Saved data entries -
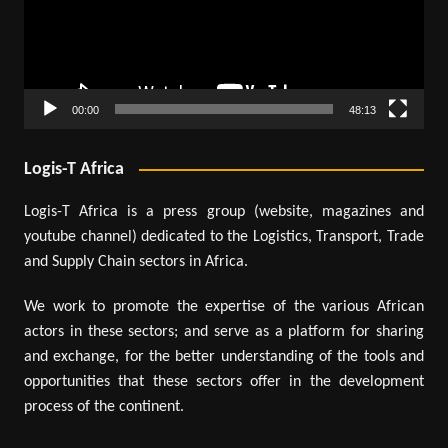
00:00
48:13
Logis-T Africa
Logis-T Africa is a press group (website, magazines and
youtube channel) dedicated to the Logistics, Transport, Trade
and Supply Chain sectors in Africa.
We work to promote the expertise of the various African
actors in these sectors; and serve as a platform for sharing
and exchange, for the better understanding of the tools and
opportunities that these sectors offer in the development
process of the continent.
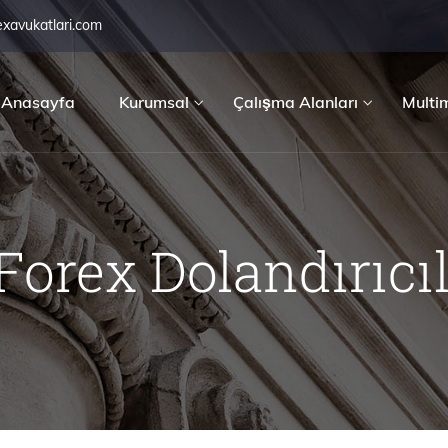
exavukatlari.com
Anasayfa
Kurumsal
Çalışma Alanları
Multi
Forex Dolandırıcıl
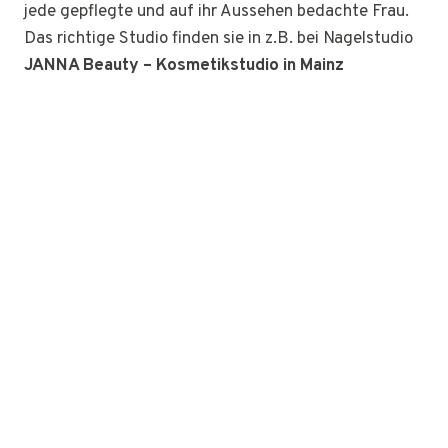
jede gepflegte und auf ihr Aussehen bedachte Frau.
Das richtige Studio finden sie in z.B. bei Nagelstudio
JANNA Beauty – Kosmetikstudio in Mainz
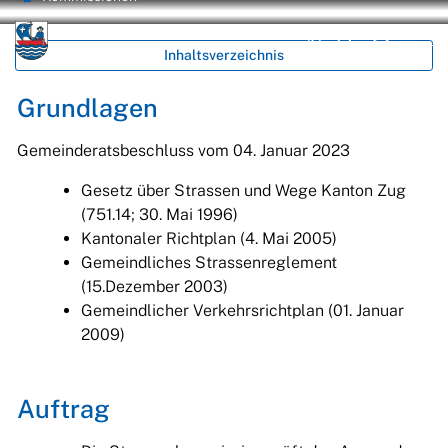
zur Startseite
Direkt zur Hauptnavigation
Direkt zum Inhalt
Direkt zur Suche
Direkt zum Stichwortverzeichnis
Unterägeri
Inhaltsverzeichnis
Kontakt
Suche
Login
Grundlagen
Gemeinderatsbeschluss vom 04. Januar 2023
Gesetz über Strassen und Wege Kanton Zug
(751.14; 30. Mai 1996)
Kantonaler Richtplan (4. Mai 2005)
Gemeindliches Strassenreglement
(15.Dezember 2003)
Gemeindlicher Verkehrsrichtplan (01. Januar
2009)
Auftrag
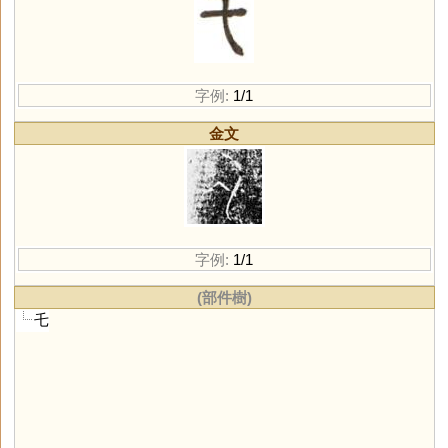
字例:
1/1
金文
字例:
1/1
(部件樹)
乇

* * *

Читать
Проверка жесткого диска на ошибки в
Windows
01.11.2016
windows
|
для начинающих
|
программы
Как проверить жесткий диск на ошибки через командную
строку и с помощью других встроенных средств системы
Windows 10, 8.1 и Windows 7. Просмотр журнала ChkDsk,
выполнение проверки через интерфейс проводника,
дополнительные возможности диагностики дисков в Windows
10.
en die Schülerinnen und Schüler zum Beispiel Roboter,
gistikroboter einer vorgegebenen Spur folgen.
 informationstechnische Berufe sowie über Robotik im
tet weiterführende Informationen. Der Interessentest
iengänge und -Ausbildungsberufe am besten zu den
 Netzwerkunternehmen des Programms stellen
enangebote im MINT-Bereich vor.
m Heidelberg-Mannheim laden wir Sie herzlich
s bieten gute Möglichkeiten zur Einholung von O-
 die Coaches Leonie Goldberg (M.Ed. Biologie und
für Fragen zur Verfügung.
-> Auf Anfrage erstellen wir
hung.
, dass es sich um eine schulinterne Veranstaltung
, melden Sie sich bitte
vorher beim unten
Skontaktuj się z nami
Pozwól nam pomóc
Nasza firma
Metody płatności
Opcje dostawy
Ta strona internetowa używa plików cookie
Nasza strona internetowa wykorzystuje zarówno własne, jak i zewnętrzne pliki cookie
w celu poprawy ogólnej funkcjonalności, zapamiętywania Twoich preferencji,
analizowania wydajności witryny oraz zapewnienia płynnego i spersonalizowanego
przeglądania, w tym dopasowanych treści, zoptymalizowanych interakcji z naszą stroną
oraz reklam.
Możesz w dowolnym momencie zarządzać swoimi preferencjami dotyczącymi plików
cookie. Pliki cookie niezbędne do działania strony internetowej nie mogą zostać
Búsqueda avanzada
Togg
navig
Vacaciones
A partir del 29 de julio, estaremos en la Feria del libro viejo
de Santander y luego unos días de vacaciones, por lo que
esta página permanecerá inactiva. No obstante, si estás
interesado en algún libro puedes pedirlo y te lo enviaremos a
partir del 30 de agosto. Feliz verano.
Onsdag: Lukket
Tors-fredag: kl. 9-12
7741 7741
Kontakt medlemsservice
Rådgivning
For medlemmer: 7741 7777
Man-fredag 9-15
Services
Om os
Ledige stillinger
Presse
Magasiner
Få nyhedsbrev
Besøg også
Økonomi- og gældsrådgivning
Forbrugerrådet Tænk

PROBLEM TO SOLVE - Retype the entries above exactly, but only from the line containing "partir del 30 de agosto. Feliz verano." through the line containing "Forbrugerrådet Tænk", both included.

RESULT FOR THIS EXERCISE -
partir del 30 de agosto. Feliz verano.
Onsdag: Lukket
Tors-fredag: kl. 9-12
7741 7741
Kontakt medlemsservice
Rådgivning
For medlemmer: 7741 7777
Man-fredag 9-15
Services
Om os
Ledige stillinger
Presse
Magasiner
Få nyhedsbrev
Besøg også
Økonomi- og gældsrådgivning
Forbrugerrådet Tænk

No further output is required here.